[Page-level text extractions]
━━━━━━━━━━━━━━━━━━━━━━━━━━━━━━

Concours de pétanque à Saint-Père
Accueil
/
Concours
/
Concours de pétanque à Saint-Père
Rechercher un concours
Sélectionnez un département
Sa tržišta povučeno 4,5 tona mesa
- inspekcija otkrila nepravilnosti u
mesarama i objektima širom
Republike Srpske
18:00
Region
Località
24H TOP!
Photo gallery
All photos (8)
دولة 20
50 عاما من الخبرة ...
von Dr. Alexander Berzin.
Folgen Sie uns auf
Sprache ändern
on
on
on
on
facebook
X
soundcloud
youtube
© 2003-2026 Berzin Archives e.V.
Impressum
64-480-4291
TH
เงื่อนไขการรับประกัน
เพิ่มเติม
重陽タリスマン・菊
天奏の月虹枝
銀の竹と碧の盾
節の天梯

━━━━━━━━━━━━━━━━━━━━━━━━━━━━━━

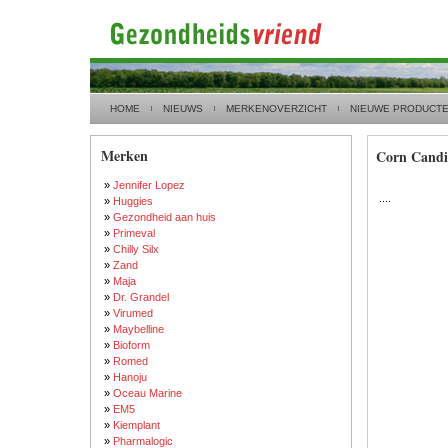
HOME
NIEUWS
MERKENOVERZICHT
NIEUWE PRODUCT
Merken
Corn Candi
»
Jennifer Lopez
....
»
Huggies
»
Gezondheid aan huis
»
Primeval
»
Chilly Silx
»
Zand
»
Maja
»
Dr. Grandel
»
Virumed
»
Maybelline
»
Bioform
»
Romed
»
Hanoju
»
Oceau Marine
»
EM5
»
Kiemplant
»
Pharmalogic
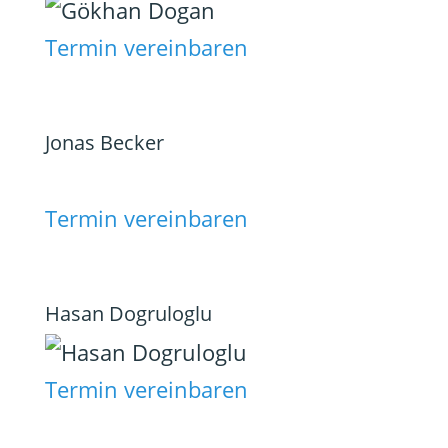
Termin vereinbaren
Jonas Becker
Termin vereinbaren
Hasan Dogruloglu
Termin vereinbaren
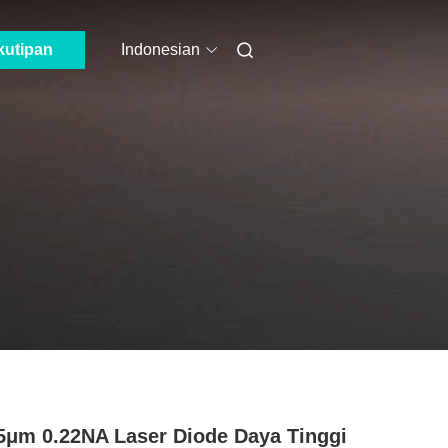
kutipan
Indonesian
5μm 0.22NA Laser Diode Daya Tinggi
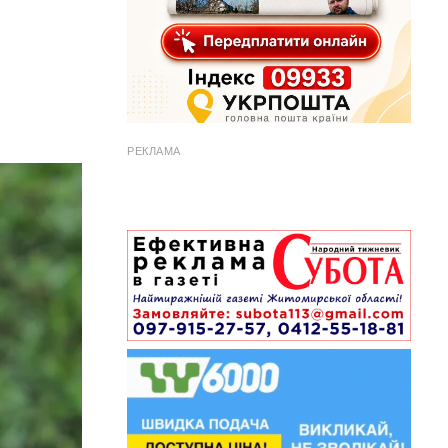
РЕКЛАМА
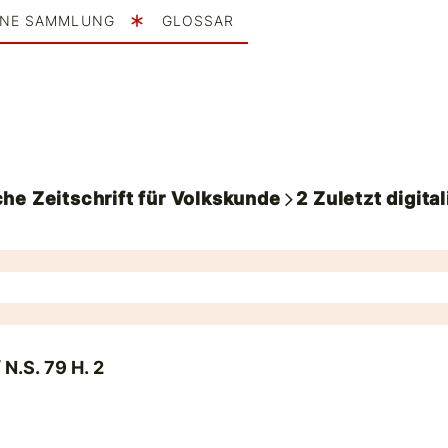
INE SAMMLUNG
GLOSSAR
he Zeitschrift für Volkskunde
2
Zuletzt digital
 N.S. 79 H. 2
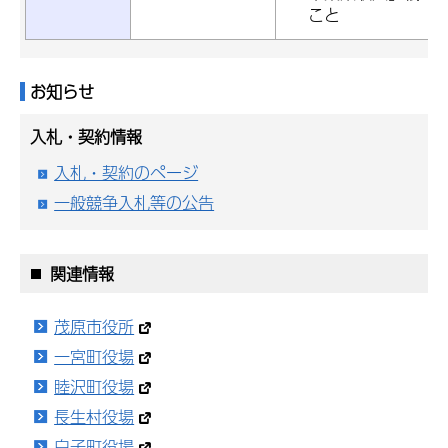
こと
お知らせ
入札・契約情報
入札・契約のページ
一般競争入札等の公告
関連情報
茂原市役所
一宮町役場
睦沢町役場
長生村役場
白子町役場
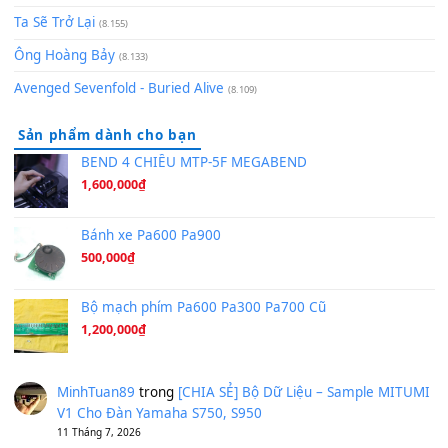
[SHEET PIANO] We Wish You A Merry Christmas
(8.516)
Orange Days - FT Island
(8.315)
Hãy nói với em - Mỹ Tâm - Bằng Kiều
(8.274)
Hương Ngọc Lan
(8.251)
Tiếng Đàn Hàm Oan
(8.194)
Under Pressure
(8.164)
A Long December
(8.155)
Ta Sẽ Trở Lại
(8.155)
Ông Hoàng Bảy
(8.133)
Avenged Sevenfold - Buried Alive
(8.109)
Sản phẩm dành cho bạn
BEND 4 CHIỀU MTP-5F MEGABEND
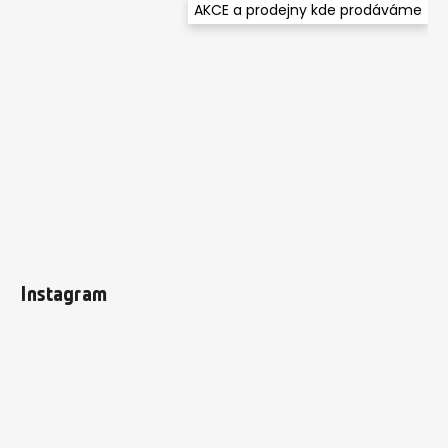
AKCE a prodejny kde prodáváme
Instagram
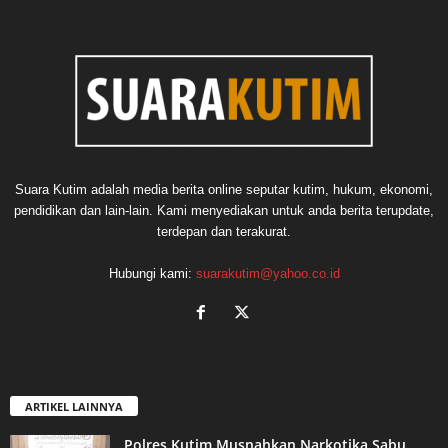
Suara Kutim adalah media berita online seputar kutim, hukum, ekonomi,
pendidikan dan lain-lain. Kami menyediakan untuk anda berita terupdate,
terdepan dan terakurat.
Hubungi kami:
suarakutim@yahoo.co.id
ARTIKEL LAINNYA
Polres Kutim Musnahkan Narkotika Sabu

━━━━━━━━━━━━━━━━━━━━━━━━━━━━━━

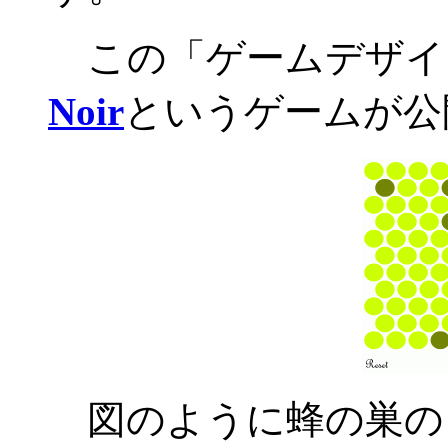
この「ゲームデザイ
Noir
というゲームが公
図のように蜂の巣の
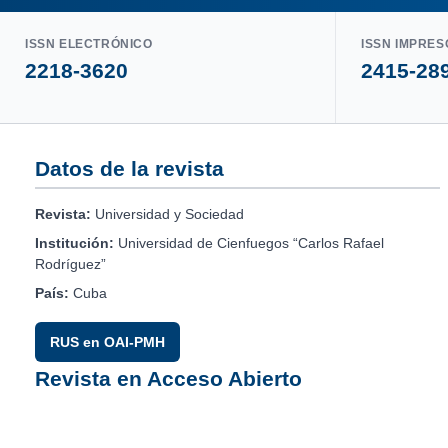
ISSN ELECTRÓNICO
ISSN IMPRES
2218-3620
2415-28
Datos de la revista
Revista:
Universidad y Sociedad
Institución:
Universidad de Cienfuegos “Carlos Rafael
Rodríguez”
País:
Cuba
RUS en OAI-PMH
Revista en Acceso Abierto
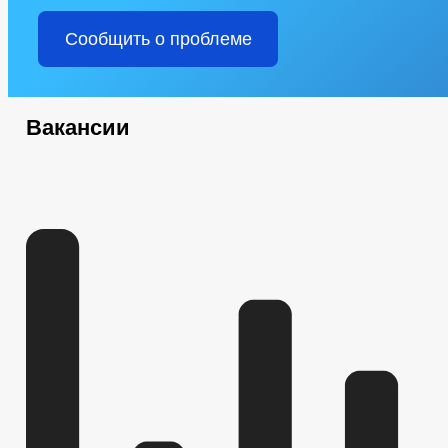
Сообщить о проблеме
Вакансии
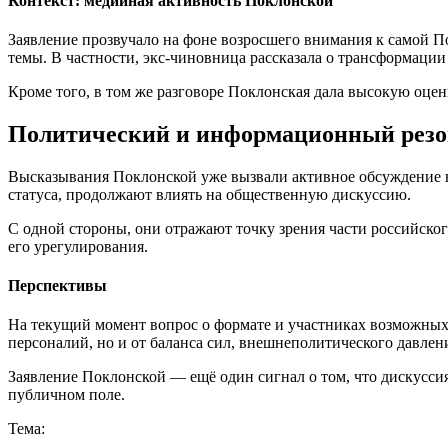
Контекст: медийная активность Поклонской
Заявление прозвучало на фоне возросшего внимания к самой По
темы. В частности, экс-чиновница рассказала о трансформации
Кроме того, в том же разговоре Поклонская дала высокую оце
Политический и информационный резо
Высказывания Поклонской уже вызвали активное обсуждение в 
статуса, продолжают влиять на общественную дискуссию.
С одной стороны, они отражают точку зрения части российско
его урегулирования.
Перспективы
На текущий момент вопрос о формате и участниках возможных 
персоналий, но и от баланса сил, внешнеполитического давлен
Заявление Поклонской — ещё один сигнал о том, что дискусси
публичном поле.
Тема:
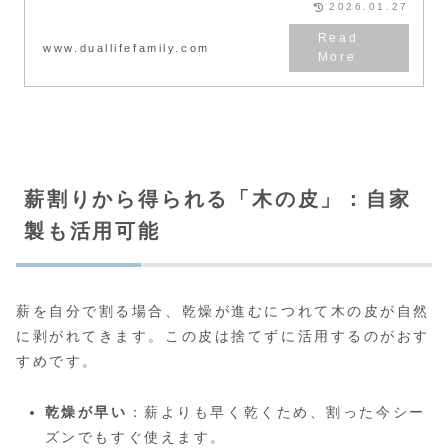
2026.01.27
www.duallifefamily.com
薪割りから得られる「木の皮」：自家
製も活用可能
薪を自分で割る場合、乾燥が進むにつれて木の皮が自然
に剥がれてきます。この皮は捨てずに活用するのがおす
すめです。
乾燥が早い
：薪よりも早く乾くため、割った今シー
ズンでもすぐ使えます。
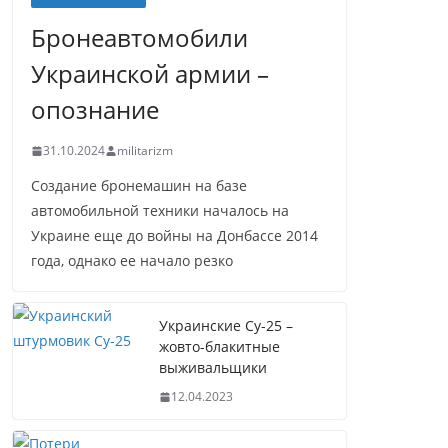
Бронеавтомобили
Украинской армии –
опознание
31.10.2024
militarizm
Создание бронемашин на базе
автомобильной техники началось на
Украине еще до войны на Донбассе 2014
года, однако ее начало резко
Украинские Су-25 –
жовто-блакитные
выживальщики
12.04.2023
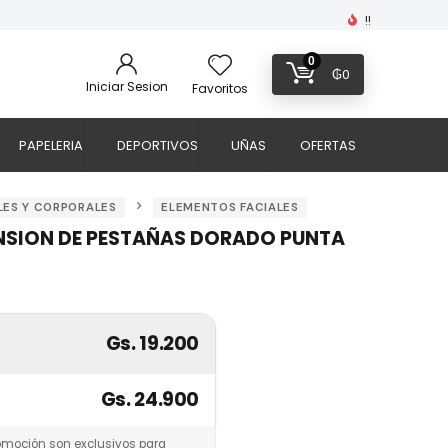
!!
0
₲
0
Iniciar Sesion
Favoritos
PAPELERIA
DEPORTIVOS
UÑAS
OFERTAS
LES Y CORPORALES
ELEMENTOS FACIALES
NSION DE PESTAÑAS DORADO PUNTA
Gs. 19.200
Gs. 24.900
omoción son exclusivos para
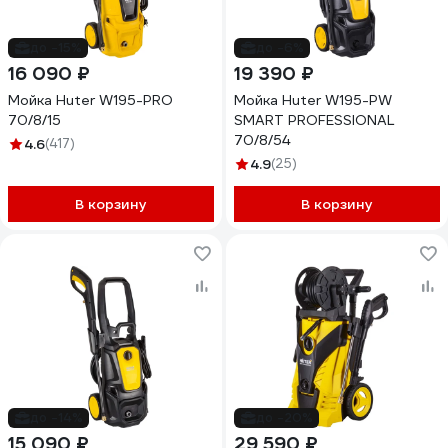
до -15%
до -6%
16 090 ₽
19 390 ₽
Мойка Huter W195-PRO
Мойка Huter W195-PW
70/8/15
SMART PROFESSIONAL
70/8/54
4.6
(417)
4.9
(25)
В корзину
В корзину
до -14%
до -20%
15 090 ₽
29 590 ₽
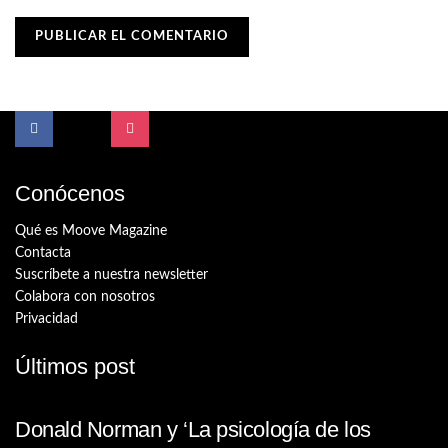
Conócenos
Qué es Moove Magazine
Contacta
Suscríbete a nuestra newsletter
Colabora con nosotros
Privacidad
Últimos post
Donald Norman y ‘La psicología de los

━━━━━━━━━━━━━━━━━━━━━━━━━━━━━━

- **What is needed**:
Which lines above contain the word "Заявление"? Copy each one.

- **Finished exercise**:
Заявление прозвучало на фоне возросшего внимания к самой По
Заявление Поклонской — ещё один сигнал о том, что дискусси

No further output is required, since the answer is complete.